According to farmers’ spokeswoman Velma Echavarria, the decree “finishes off  domestic food production and deepens the food crisis of rural communities.”

According to the organizations, some 390,000 households depend on the production of these basic food products and could be run out of business by the import of subsidized agricultural produce.

The farmers want the government to come with measures that would strengthen domestic food production instead of favor foreign agricultural firms.

According to German Velez, the director of the Seed Group Corporation, Colombia was already importing 60% of its food.

Further stimulating the import of basic food products would further deepen the crisis of Colombian farmers who were already struggling to compete with often subsidized agricultural imports, particularly from the United States, according to the farmers’ representative.

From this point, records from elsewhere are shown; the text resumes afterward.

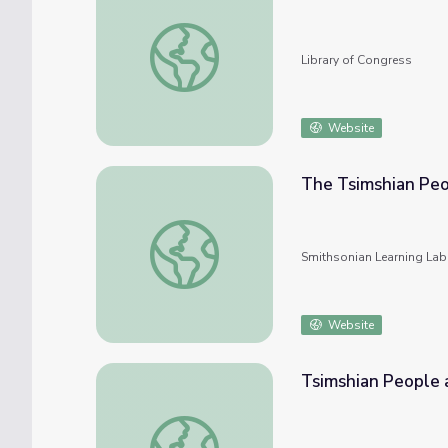
Alexander Hamilton Stephens Papers
Library of Congress
Website
The Tsimshian Peo
The Tsimshian People and Their Culture
Smithsonian Learning Lab
Website
Tsimshian People 
Tsimshian People and Their Culture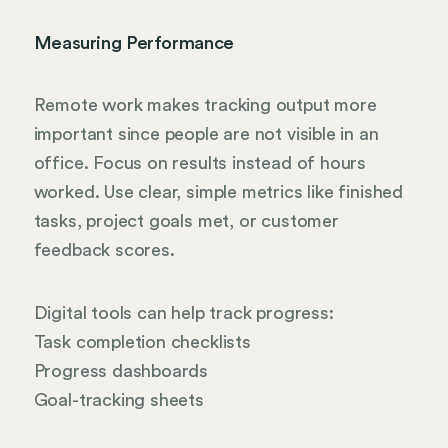
Measuring Performance
Remote work makes tracking output more
important since people are not visible in an
office. Focus on results instead of hours
worked. Use clear, simple metrics like finished
tasks, project goals met, or customer
feedback scores.
Digital tools can help track progress:
Task completion checklists
Progress dashboards
Goal-tracking sheets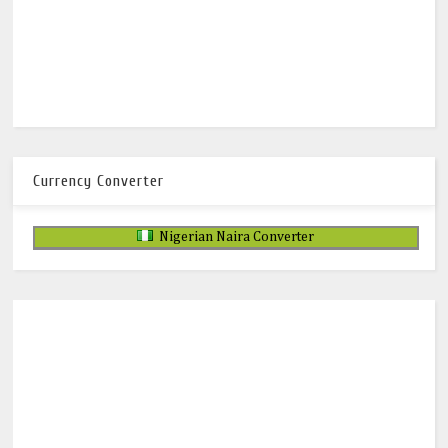
Currency Converter
Nigerian Naira Converter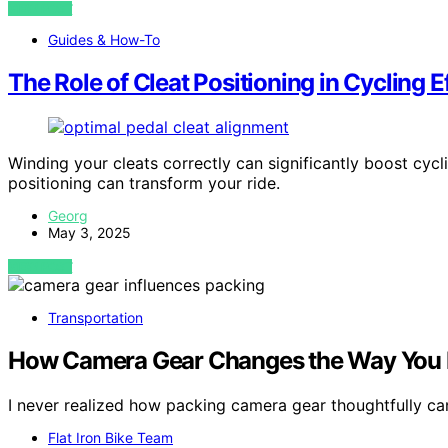
VIEW POST
Guides & How-To
The Role of Cleat Positioning in Cycling E
Winding your cleats correctly can significantly boost cy
positioning can transform your ride.
Georg
May 3, 2025
VIEW POST
Transportation
How Camera Gear Changes the Way You P
I never realized how packing camera gear thoughtfully ca
Flat Iron Bike Team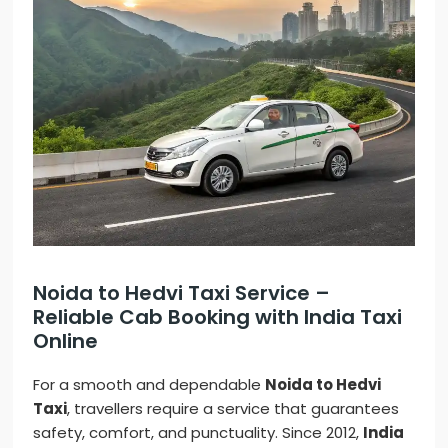
Noida to Hedvi Taxi Service –
Reliable Cab Booking with India Taxi
Online
For a smooth and dependable
Noida to Hedvi
Taxi
, travellers require a service that guarantees
safety, comfort, and punctuality. Since 2012,
India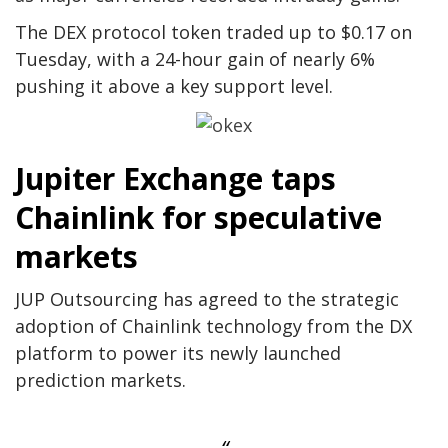
The DEX protocol token traded up to $0.17 on
Tuesday, with a 24-hour gain of nearly 6%
pushing it above a key support level.
Jupiter Exchange taps
Chainlink for speculative
markets
JUP Outsourcing has agreed to the strategic
adoption of Chainlink technology from the DX
platform to power its newly launched
prediction markets.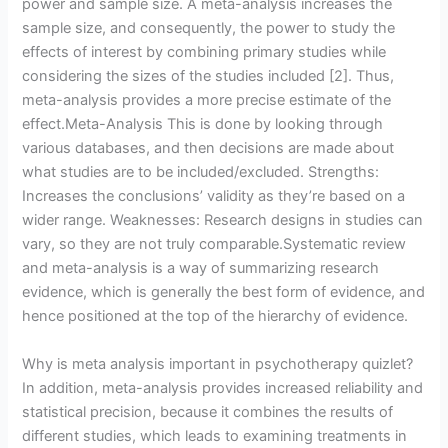
power and sample size. A meta-analysis increases the
sample size, and consequently, the power to study the
effects of interest by combining primary studies while
considering the sizes of the studies included [2]. Thus,
meta-analysis provides a more precise estimate of the
effect.Meta-Analysis This is done by looking through
various databases, and then decisions are made about
what studies are to be included/excluded. Strengths:
Increases the conclusions’ validity as they’re based on a
wider range. Weaknesses: Research designs in studies can
vary, so they are not truly comparable.Systematic review
and meta-analysis is a way of summarizing research
evidence, which is generally the best form of evidence, and
hence positioned at the top of the hierarchy of evidence.
Why is meta analysis important in psychotherapy quizlet?
In addition, meta-analysis provides increased reliability and
statistical precision, because it combines the results of
different studies, which leads to examining treatments in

“Imports increased significantly after the Free Trade Agreement with the United States, bringing in raw materials at low costs making national agriculture nonviable,” Velez told Contagio Radio.

Seed Group Corporation director German Velez

According to Senator Feliciano Valencia, an indigenous leader, the decree “threatens food sovereignty and the seeds that indigenous people, peasants and communities of African descent have conserved and protected for years.”

The organizations appealed the decree before the State Council, hoping the administrative court will declare it null and void.

Velez reminded that temporary emergency decrees like the one the farmers are appealing became permanent more than once in the past.